Sinners and exterminators
I have this fantasy about the afterlife in which God asks me to edit the Bible.
After demurring modestly for an appropriate amount of time — oh, no, I couldn’t — I will push St. Peter out of the way and take up the heavenly red pen with relish. And the first thing I will do is cross out every reference to “tax collectors” and replace them with “exterminators.”
For example, in the second chapter of Mark:
Later, He was having dinner at Levi’s house. Many tax collectors exterminators and sinners were also eating with Jesus and his disciples, because there were many who were following Him. When the scribes and Pharisees saw him eating with sinners and tax collectors exterminators, they asked his disciples, “Why does he eat and drink with tax collectors exterminators and sinners?” When Jesus heard that, he told them, “Healthy people don’t need a physician but sick ones do.”
There, I will say, handing God back the pen. Fixed it for You.
I am back on my anti-exterminator soapbox because on Saturday, I came across a bird that had been caught in a rodent trap. It was flopping around in the front yard of a nearby house, and at first, I thought the bird was wrestling with a worm, but the motion was so odd that I decided to get a closer look.
This is what I found:

The bird’s beak was caught in a snap trap, and it was desperately trying to shake it off. Other birds were nearby, making distressed sounds. Animal empathy is real.
I had gloves in the car and because the bird was weighted down by the trap, it couldn’t fly off, but flapped its wings pitifully try to get away from me. Thankfully, I was able to snap open the trap without taking off any of my fingers. The bird hobbled off into some shrubbery and I think/hope/pray it will be all right. I spoke with the homeowner who said the trap was one of several put down by her exterminator to rid her yard of moles and voles.
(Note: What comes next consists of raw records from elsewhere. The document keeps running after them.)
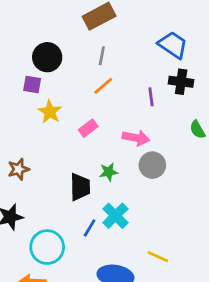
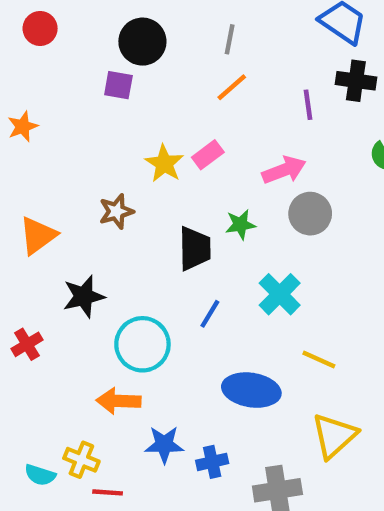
yellow star: (50, 112) -> (164, 164), moved
pink arrow: (136, 138) -> (284, 170), turned -32
brown star: (18, 169) -> (116, 211), moved
cyan cross: (115, 216) -> (280, 294), moved

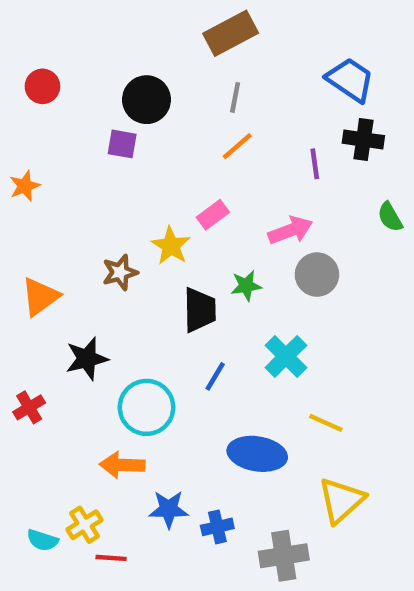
yellow star: (164, 164) -> (171, 246), moved
yellow cross: (81, 460) -> (85, 525), turned 36

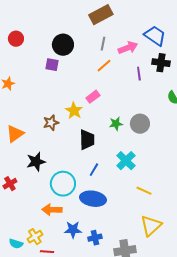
pink arrow: (290, 230) -> (128, 48), moved
green star: (246, 286) -> (116, 124), moved
blue ellipse: (257, 454) -> (93, 199), moved

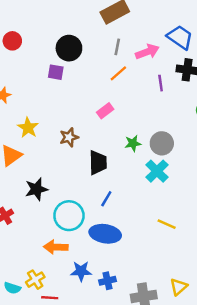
yellow star: (74, 111) -> (28, 128), moved
brown star: (51, 123) -> (69, 137), moved
cyan cross: (126, 161) -> (157, 171), moved
yellow triangle: (151, 226) -> (179, 287), moved, size x0.7

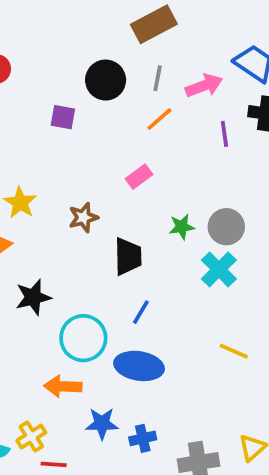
black circle: (69, 48) -> (106, 80), moved

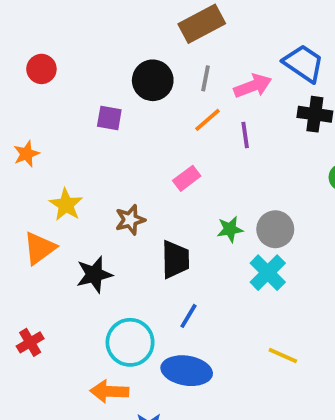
purple line: (224, 134) -> (245, 135), moved
black star: (33, 297) -> (94, 274), moved

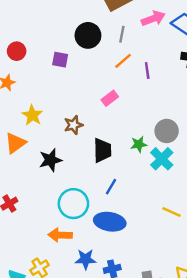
red circle: (41, 69) -> (17, 51), moved
pink arrow: (253, 86) -> (153, 18), moved
green star: (230, 229) -> (139, 144), moved

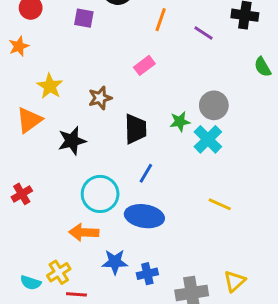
orange line: (123, 61) -> (161, 20), turned -30
purple line: (147, 71) -> (203, 33), moved, turned -49

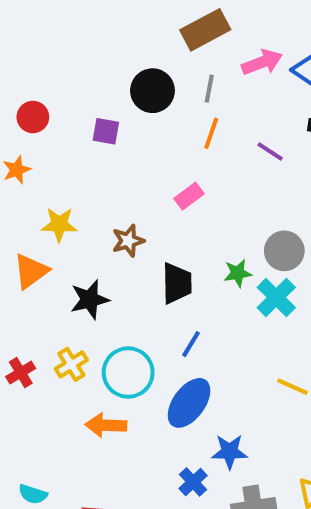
yellow star: (50, 86) -> (59, 224), turned -30
blue ellipse: (144, 216) -> (189, 403), turned -63
blue star: (115, 262) -> (230, 452), moved
yellow cross: (59, 272) -> (71, 364), moved
blue cross: (147, 274) -> (193, 482), turned -30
She was horrified and said she would pick up the others. I didn’t ask why it was okay to murder moles and not birds.
I myself have great affection for moles, having rescued a large one out of the middle of a road last year. I wrote a little essay about the experience entitled “I saved a mole and I liked it” but I didn’t post it because I thought you guys would think I had lost it. I have lost it now and no longer care.
I am so done with exterminators and people who move into the woods and then think it’s their prerogative to murder woodland creatures. And don’t get me started on the glue traps. If ever I am arrested, it will be because I have snapped and run screaming through the Lowe’s, overturning all the shelves that contain glue traps and fly strips and other grisly means of “pest” control. In comparison, Jesus in the temple will seem mild.
Fact: You cannot kill “pests” selectively. Suffering runs downstream.
Fact: Moles and voles dig holes, as do chipmunks. They are small mammals that experience pleasure and suffering (the animal-rights philosopher Peter Singer’s bar for erring on the side of compassion). Voles are not a mortal threat to your family or your home. Your house will not fall into a chipmunk hole. No matter what the exterminator tells you, our species can survive moles. The Humane Society says there are no documented cases of chipmunk burrowing causing structural damage to a house.
Fact: Pest extermination is driven mostly by pest exterminating companies’ need to make money, not by actual need. Do you really need an exterminator to come to your house four times a year? Unless the termites and carpenter ants are marching through your house in a conga line and there are snakes in your toilet, probably not. They’re mostly killing spiders. Get rid of spiders, you have more things to exterminate.
Fact: There are humane methods of discouraging and removing small mammals that you don’t like. Google the Tin Cat. Plant marigolds, which are beautiful and also said to discourage deer and rabbits from eating your plants. There are devices that emit high-pitched sounds that are said to drive these animals away. But you can also just decide to share your property with the animals that you are trying to displace. Moles mostly eat insects. Get rid of moles, you have more things to exterminate.
Fact: When the aliens come, the new and expanded definition of “pests” is going to greatly disturb us.
Meanwhile, in my great rage, I have done something I’ve never done before: Left a negative review on Amazon for a product I didn’t buy: The Trapper Mini-Rex. Use at your own risk, and at the risk of the birds fluttering about your yard.